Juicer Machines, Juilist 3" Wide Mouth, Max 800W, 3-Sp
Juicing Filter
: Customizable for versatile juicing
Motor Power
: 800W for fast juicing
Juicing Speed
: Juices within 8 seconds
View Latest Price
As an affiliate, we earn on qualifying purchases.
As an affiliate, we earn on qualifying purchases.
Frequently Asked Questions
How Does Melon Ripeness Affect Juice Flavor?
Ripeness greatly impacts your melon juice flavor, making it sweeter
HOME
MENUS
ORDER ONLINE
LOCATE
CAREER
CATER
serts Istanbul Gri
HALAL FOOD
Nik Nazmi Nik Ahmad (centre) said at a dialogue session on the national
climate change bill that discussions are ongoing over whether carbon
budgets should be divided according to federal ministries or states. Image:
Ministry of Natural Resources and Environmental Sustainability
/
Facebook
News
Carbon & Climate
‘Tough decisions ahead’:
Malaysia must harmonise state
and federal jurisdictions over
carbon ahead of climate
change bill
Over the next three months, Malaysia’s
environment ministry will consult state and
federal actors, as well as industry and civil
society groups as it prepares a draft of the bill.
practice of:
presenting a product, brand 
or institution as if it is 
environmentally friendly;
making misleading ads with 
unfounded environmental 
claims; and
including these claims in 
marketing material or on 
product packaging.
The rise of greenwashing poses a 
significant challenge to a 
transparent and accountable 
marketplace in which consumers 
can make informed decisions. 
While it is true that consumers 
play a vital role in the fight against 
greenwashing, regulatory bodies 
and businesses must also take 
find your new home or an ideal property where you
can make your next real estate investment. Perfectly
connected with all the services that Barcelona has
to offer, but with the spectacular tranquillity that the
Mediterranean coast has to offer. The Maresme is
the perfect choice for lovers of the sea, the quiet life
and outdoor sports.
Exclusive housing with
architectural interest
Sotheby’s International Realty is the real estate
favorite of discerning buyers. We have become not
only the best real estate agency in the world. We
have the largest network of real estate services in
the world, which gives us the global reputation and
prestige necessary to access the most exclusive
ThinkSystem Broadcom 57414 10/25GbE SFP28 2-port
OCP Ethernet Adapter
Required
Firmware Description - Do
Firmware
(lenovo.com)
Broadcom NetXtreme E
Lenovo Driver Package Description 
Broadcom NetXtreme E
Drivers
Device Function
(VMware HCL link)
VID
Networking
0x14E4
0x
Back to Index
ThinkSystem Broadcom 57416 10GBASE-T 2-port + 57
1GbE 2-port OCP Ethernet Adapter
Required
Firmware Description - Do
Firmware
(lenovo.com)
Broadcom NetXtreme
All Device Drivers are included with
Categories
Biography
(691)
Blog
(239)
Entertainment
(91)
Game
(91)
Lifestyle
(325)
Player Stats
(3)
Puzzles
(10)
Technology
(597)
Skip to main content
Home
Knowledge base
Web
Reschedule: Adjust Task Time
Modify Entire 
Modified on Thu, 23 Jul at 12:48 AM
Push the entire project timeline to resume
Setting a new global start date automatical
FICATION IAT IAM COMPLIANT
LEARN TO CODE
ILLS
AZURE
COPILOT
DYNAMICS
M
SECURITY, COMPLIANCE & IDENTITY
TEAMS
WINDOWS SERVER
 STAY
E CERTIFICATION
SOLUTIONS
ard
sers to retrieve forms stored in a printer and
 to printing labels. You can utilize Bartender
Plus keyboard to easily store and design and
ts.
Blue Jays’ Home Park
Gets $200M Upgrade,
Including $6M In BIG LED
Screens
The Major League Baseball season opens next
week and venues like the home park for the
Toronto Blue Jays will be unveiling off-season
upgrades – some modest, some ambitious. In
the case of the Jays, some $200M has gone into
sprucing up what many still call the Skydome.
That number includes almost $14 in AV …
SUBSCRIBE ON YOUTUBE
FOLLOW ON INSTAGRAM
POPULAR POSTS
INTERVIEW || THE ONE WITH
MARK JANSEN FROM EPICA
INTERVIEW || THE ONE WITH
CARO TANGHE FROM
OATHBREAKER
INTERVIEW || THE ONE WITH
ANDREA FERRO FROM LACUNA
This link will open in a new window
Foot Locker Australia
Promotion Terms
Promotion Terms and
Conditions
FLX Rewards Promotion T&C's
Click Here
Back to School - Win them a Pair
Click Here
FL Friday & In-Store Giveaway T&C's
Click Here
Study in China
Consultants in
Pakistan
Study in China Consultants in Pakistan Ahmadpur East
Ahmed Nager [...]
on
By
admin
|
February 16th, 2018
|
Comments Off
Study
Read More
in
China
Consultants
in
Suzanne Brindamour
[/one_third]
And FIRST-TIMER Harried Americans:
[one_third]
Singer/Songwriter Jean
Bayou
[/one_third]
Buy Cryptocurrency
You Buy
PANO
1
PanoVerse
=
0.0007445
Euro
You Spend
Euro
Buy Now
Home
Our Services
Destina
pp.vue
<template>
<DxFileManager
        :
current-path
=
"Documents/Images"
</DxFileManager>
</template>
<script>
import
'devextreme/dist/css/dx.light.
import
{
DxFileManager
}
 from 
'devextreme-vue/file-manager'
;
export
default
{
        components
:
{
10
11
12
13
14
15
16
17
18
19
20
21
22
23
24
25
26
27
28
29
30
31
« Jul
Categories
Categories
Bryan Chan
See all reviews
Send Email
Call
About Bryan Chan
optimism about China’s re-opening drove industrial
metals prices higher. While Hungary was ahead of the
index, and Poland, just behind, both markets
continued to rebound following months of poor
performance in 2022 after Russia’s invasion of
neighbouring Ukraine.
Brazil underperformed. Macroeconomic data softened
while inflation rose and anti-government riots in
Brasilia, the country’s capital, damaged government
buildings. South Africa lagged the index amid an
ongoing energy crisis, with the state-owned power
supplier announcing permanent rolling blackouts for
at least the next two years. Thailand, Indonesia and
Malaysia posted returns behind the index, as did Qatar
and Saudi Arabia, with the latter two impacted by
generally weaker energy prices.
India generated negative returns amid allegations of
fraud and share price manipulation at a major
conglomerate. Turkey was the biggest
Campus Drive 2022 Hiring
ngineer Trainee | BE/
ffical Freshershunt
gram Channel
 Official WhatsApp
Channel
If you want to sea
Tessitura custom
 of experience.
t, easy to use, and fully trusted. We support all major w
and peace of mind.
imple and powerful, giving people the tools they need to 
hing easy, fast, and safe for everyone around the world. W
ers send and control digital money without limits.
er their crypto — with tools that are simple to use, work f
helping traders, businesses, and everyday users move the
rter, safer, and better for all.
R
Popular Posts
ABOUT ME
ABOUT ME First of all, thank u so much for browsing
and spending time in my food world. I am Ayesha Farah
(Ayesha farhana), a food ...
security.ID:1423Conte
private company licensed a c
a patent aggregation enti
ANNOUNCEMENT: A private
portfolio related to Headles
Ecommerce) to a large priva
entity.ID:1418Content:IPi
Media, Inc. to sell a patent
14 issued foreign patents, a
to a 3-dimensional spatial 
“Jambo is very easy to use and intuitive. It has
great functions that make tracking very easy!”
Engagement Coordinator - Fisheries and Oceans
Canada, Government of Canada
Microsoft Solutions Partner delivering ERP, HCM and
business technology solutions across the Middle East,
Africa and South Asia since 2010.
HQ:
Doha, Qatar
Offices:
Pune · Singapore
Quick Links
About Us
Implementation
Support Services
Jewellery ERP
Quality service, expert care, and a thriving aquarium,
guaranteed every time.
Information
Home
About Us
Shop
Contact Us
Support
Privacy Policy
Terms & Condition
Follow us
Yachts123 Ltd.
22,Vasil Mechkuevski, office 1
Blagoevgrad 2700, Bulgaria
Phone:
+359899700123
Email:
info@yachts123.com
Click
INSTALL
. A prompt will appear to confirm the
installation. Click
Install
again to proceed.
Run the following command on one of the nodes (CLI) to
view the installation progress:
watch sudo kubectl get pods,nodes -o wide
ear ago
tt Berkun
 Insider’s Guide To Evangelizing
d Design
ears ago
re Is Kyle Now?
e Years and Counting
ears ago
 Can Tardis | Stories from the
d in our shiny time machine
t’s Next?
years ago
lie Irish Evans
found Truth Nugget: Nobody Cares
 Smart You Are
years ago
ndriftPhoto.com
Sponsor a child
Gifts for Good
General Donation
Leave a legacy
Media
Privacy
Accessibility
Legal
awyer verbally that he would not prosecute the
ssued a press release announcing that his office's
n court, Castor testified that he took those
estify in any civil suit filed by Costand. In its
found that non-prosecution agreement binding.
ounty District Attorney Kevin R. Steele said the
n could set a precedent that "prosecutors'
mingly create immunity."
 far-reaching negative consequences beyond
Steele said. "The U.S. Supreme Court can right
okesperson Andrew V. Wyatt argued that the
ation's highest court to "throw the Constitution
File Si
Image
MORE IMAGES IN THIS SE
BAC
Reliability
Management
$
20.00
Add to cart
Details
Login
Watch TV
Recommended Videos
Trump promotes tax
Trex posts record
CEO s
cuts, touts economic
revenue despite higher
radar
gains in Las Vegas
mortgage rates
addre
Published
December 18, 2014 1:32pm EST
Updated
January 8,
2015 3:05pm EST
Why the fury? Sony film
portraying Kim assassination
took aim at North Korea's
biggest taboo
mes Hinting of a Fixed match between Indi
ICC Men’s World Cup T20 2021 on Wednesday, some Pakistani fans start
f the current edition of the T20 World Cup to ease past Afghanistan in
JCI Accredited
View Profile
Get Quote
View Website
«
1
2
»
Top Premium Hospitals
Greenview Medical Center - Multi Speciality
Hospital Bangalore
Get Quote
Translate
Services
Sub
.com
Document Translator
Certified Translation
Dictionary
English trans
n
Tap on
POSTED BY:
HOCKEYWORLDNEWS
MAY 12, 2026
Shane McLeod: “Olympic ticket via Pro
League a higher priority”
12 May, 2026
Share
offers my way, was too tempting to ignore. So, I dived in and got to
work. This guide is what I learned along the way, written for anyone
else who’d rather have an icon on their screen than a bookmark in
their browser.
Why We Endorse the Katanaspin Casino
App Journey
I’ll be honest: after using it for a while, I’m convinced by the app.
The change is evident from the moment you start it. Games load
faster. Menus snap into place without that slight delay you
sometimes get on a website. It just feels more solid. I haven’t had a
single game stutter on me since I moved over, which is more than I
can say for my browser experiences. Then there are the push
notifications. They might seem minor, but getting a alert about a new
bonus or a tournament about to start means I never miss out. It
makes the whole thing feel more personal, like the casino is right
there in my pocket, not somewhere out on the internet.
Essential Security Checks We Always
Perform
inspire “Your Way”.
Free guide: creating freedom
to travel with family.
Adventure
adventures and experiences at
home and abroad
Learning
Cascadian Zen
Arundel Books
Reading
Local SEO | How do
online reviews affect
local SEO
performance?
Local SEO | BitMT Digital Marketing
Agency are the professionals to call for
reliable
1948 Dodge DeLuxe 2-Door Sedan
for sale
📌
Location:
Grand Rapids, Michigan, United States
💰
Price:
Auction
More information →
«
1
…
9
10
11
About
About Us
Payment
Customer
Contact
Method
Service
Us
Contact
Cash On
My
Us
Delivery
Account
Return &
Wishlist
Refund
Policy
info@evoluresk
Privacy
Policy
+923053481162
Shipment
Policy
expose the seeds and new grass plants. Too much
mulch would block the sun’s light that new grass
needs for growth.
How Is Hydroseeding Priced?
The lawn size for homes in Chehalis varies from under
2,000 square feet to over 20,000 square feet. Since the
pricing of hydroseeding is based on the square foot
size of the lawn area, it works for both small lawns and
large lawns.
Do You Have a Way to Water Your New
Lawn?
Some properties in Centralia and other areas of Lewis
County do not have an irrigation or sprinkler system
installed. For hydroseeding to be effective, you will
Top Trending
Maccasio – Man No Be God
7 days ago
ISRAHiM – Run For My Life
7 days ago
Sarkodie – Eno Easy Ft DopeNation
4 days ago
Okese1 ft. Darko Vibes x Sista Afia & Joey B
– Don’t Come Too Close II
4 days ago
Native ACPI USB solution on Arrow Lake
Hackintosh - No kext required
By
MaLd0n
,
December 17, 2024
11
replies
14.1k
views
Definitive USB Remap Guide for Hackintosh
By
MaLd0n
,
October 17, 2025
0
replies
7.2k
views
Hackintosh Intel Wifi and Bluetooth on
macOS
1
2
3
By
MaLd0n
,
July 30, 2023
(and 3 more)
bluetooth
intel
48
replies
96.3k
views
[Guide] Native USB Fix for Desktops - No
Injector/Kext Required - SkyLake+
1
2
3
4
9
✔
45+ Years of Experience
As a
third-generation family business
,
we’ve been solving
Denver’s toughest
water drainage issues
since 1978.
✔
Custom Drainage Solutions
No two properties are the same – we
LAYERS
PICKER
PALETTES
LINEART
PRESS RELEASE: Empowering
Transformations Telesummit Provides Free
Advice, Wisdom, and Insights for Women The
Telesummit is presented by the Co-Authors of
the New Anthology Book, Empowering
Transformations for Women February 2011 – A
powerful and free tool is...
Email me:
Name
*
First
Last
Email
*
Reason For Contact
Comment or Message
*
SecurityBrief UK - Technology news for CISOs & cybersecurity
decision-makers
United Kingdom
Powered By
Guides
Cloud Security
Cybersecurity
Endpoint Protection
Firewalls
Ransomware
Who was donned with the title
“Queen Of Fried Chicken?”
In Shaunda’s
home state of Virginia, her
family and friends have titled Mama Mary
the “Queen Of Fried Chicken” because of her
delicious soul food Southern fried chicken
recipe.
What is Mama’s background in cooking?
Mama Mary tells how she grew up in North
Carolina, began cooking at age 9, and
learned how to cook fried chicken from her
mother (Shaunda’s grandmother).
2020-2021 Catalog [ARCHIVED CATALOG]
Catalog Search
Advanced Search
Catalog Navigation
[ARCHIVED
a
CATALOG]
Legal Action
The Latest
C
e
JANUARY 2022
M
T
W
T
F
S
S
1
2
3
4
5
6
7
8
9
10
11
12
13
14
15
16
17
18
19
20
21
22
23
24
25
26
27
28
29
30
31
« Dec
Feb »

__Assignment__. Each line carrying the string "cooking" should be copied out from the entries.

__Exercise answer__.
What is Mama’s background in cooking?
Carolina, began cooking at age 9, and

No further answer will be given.